In 1989, Dramatics asked six artistic directors from among the top American regional theatres to weigh in on their perceptions of actor training. Here’s what they had to say.

THE PEOPLE WHO PROVIDE most of the paying stage work to actors in this country live and work not in New York but in cities like Seattle, Minneapolis, Louisville, and Baltimore, running resident professional companies. It occurred to us that these individuals are likely to have an interesting and instructive perspective on the question of how one should train to be an actor.

We put the question to six regional theatre artistic directors: Josephine Abady at the Cleveland Play House, Anne Bogart at Trinity Rep, Zelda Fichandler at Arena Stage, Jon Jory at Actors Theatre of Louisville, Mark Lamos at Hartford Stage, and Dan Sullivan at Seattle Rep.

The artistic directors were asked these open-ended questions: How should actors be trained? Is there an ideal training regimen? Have you observed any deficiencies in the preparation of the young actors who work at your theatre?

They identified a number of concerns about the quality of training young actors are receiving. Graduates are often poorly prepared to perform in classic plays, Sullivan said. They’re not learning much about textual analysis, said Jory. They’re not acquiring an understanding of the cultural context of theatre and the artist’s role in society, several directors said. It’s usually perilous to generalize, but it is worth noting that, without any particular prodding or encouragement, four of the six artistic directors chose to talk about the importance of acquiring a broad liberal arts education in addition to professional actor training.

Josephine R. Abady

Josephine R. Abady

Josephine R. Abady
Artistic Director 
The Cleveland Play House

To be an actor, you have to be very well trained.
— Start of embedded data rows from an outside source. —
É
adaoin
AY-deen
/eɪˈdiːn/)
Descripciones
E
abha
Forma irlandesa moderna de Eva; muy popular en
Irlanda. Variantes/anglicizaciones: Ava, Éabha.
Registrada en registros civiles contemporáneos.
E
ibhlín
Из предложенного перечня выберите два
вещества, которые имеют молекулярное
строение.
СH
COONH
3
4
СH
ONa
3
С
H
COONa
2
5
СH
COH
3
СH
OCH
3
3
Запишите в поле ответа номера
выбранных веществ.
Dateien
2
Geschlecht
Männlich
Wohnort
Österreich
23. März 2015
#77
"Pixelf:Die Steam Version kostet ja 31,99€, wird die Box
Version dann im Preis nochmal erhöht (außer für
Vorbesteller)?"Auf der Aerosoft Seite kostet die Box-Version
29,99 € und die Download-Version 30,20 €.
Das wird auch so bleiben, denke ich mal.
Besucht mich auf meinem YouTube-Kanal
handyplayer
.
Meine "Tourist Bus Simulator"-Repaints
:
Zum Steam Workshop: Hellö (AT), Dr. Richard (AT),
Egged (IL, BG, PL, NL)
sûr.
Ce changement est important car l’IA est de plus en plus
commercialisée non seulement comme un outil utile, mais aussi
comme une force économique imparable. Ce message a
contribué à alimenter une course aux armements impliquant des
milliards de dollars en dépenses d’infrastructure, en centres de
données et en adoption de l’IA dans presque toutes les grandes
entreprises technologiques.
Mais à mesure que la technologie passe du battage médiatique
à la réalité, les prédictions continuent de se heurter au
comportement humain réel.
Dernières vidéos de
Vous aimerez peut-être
You have to have strong vocal training. You have to know how to approach new plays and the classics. You have to know how to do your homework, so that you can study a script and bring your ideas into rehearsal. You have to be able to audition and present yourself and show what you’re best at.

But I also feel very strongly that you need to understand the context in which plays are written, and therefore I think the best thing in the world for somebody who wants to be an actor is to go to college and get an education first, then study acting. I don’t think that liberal arts programs, for the most part, should be used for people to get theatre degrees.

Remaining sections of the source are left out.